The closed enums (REDACTION_REASONS, _POLICY_DECISIONS) are append-only. Removing a member is a breaking change; adding one is additive.
The receipt dataclass fields are append-only. Existing fields keep their type signature; new fields land as Optional with sensible defaults so older parsers can ignore them.
extra is forward-compat by construction. Keys can land without a version bump. Gateways that need a structural guarantee on a field inside extra should request promotion to a top-level field.

Roadmap

The items below are quoted at the granularity a gateway integrator needs to plan around.

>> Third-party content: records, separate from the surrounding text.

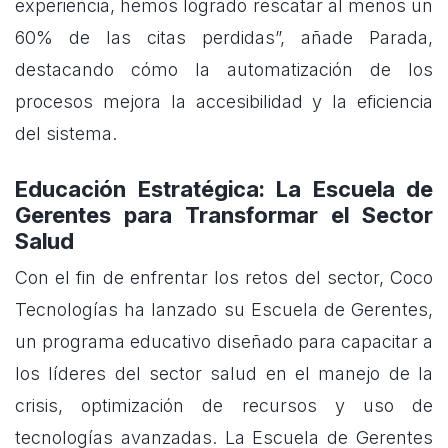
experiencia, hemos logrado rescatar al menos un
60% de las citas perdidas”, añade Parada,
destacando cómo la automatización de los
procesos mejora la accesibilidad y la eficiencia
del sistema.
Educación Estratégica: La Escuela de
Gerentes para Transformar el Sector
Salud
Con el fin de enfrentar los retos del sector, Coco
Tecnologías ha lanzado su Escuela de Gerentes,
un programa educativo diseñado para capacitar a
los líderes del sector salud en el manejo de la
crisis, optimización de recursos y uso de
tecnologías avanzadas. La Escuela de Gerentes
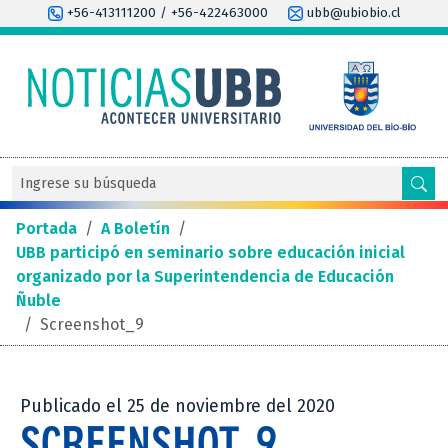
+56-413111200 / +56-422463000
ubb@ubiobio.cl
Portada
/
A Boletín
/
UBB participó en seminario sobre educación inicial
organizado por la Superintendencia de Educación
Ñuble
/
Screenshot_9
Publicado el 25 de noviembre del 2020
SCREENSHOT_9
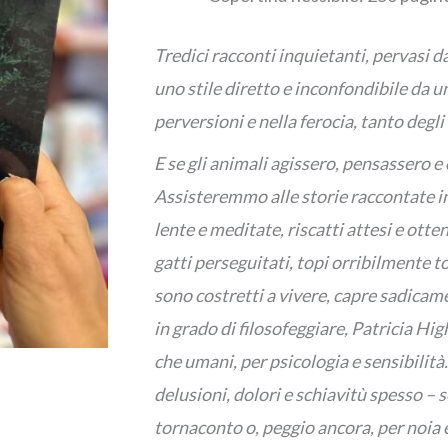
Tredici racconti inquietanti, pervasi d
uno stile diretto e inconfondibile da un
perversioni e nella ferocia, tanto degl
E se gli animali agissero, pensassero 
Assisteremmo alle storie raccontate in
lente e meditate, riscatti attesi e otte
gatti perseguitati, topi orribilmente t
sono costretti a vivere, capre sadicame
in grado di filosofeggiare, Patricia Hi
che umani, per psicologia e sensibilità
delusioni, dolori e schiavitù spesso – 
tornaconto o, peggio ancora, per noia 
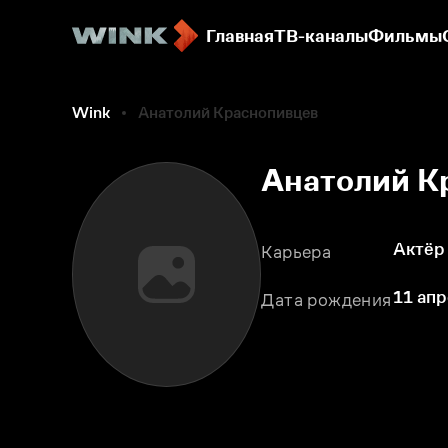
Главная
ТВ-каналы
Фильмы
Wink
Анатолий Краснопивцев
Анатолий К
Актёр
Карьера
11 апр
Дата рождения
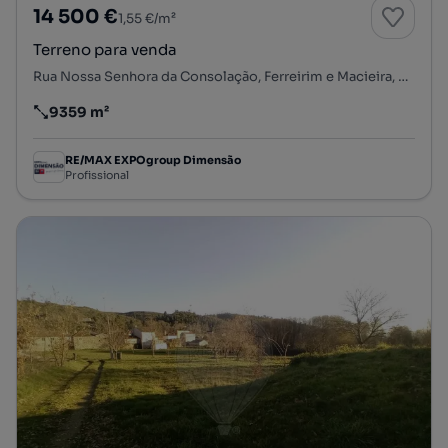
14 500 €
1,55 €/m²
Terreno para venda
Rua Nossa Senhora da Consolação, Ferreirim e Macieira, Sernancelhe, Viseu
9359 m²
Preço por metro quadrado
RE/MAX EXPOgroup Dimensão
Profissional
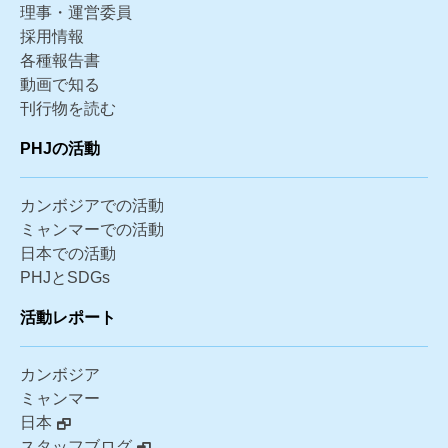
理事・運営委員
採用情報
各種報告書
動画で知る
刊行物を読む
PHJの活動
カンボジアでの活動
ミャンマーでの活動
日本での活動
PHJとSDGs
活動レポート
カンボジア
ミャンマー
日本
スタッフブログ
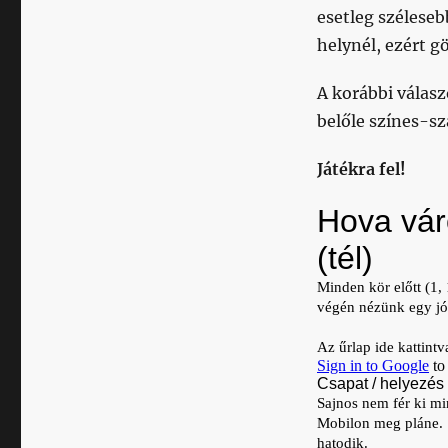
esetleg széleseb
helynél, ezért gö
A korábbi válasz
belőle színes-sz
Játékra fel!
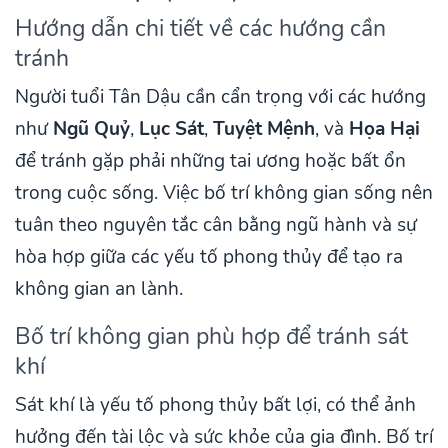
Hướng dẫn chi tiết về các hướng cần
tránh
Người tuổi Tân Dậu cần cẩn trọng với các hướng
như
Ngũ Quỷ
,
Lục Sát
,
Tuyệt Mệnh
, và
Họa Hại
để tránh gặp phải những tai ương hoặc bất ổn
trong cuộc sống. Việc bố trí không gian sống nên
tuân theo nguyên tắc cân bằng ngũ hành và sự
hòa hợp giữa các yếu tố phong thủy để tạo ra
không gian an lành.
Bố trí không gian phù hợp để tránh sát
khí
Sát khí là yếu tố phong thủy bất lợi, có thể ảnh
hưởng đến tài lộc và sức khỏe của gia đình. Bố trí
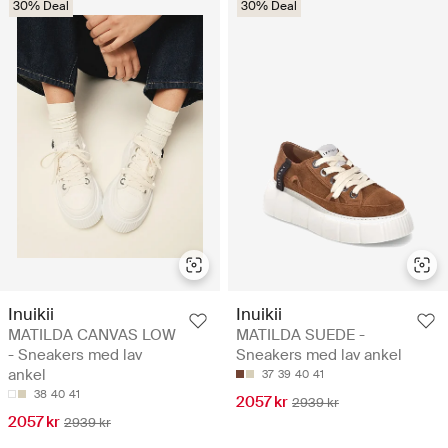
30% Deal
30% Deal
Inuikii
Inuikii
MATILDA CANVAS LOW
MATILDA SUEDE -
- Sneakers med lav
Sneakers med lav ankel
ankel
37
39
40
41
38
40
41
2057 kr
2939 kr
2057 kr
2939 kr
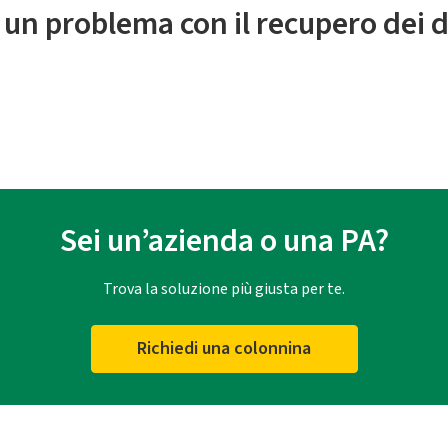
 un problema con il recupero dei d
Sei un’azienda o una PA?
Trova la soluzione più giusta per te.
Richiedi una colonnina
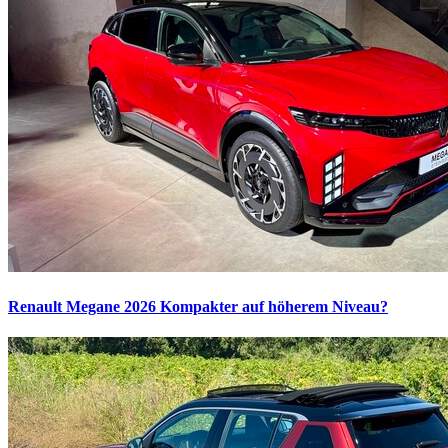
Renault Megane 2026
Kompakter auf höherem Niveau?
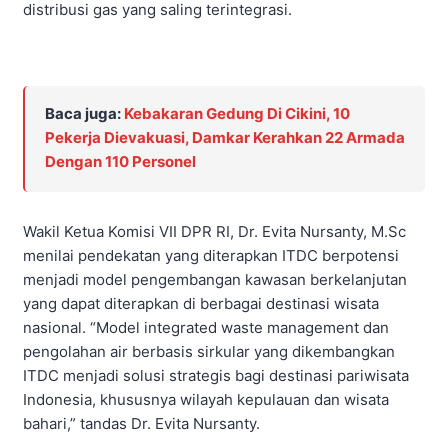
distribusi gas yang saling terintegrasi.
Baca juga:
Kebakaran Gedung Di Cikini, 10
Pekerja Dievakuasi, Damkar Kerahkan 22 Armada
Dengan 110 Personel
Wakil Ketua Komisi VII DPR RI, Dr. Evita Nursanty, M.Sc
menilai pendekatan yang diterapkan ITDC berpotensi
menjadi model pengembangan kawasan berkelanjutan
yang dapat diterapkan di berbagai destinasi wisata
nasional. “Model integrated waste management dan
pengolahan air berbasis sirkular yang dikembangkan
ITDC menjadi solusi strategis bagi destinasi pariwisata
Indonesia, khususnya wilayah kepulauan dan wisata
bahari,” tandas Dr. Evita Nursanty.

P0 — claim-integrity (shipped today)

Item	Status	Gateway impact
MCP-P0.1	shipped (2026-05-18)	`redactions=("secret",)` reflects egress redaction lineage; `extra.redaction_details` carries hits per pattern.
MCP-P0.2	shipped (2026-05-18)	`policy_decision` is now a closed-enum (`allow` / `deny` / `not_evaluated`) decision from the MCP-boundary mode gate.
MCP-P0.3	shipped (2026-05-18)	Receipt sha256 anchored in the signed ledger; `verify_chain_with_receipts` adds `receipt_integrity` (`ok` / `missing` / `tampered` / `not_linked`).

P1 — coverage closure

Item	Status	Gateway impact
MCP-P1.1	shipped (2026-05-18)	Shadow-mode env flag (`ROAM_MODE_DRY_RUN`) + finding emission via `src/roam/mcp_server.py` policy gate. Gateways can run roam in observe-only without disabling enforcement; receipts carry `policy_decision=would_deny_dry_run`.
MCP-P1.2	queued	Prompt-injection marker scan on egress. Tags `redactions` with `prompt_injection_marker` (new enum member).

P2 — public surface

Item	Status	Gateway impact
MCP-P2.1	this document (shipped)	Public integration contract.
MCP-P2.2	shipped (2026-05-18) — schema export	Standalone `McpDecisionReceipt` JSON Schema export landed via `scripts/export_mcp_receipt_schema.py` → `roam.evidence.mcp_receipt_schema.mcp_receipt_json_schema()` (Draft 2020-12, `$id` versioned `.../mcp-receipt/v1.json`). `mcp-server-card` `_meta` advertisement still queued as a follow-on.

References

Source modules
- src/roam/evidence/mcp_receipt.py — McpDecisionReceipt dataclass.
- src/roam/evidence/_vocabulary.py — closed enums (REDACTION_REASONS, POLICY_DECISIONS).
- src/roam/security/redact.py — secret-pattern set + redact_secrets_in_string.
- src/roam/runs/ledger.py — run-ledger substrate.
- src/roam/runs/signing.py — HMAC chain + verify_chain 4-state envelope + verify_chain_with_receipts (P0.3, lines 414-518) for the receipt_integrity extension; RECEIPT_INTEGRITY_STATES closed enum at lines 394-401.
- src/roam/modes/policy.py — 4-mode policy substrate.
- src/roam/mcp_server.py — MCP wrappers, receipt egress wiring (P0.1), mode-gate enforcement at the MCP boundary (P0.2: _evaluate_mcp_mode_policy + _build_mode_blocked_envelope), shadow-mode flag (P1.1: ROAM_MODE_DRY_RUN).
- scripts/export_mcp_receipt_schema.py — P2.2 schema-export entry point; delegates to the canonical builder.
- src/roam/evidence/mcp_receipt_schema.py — mcp_receipt_json_schema()
  - SCHEMA_ID (https://roam-code.com/schema/mcp-receipt/v1.json)
  - SCHEMA_VERSION.
- tests/test_w_mcp_receipt_hmac_link.py — covers the P0.3 receipt-integrity verdict matrix.
- tests/test_mcp_receipt_json_schema.py — covers the P2.2 schema export (Draft 2020-12 conformance + closed-enum lock-step).
- tests/test_w_mcp_security_pipeline_e2e.py — end-to-end pipeline coverage across P0.1–P0.3 + P1.1.
Public surfaces
- templates/distribution/landing-page/docs/mcp-usage.html § #security-stance.
- Discussion #37 — public reply at https://github.com/Cranot/roam-code/discussions/37#discussioncomment-16967163.

Wording discipline

Roam maps to and supports evidence for the controls described above. It does NOT certify compliance, make customers compliant, or replace a gateway's policy-enforcement role. Where this document describes enforcement, it means structural enforcement at the server boundary — coarse flags, closed enums, mode gates — not the semantic policy decisions that belong to the gateway and the host.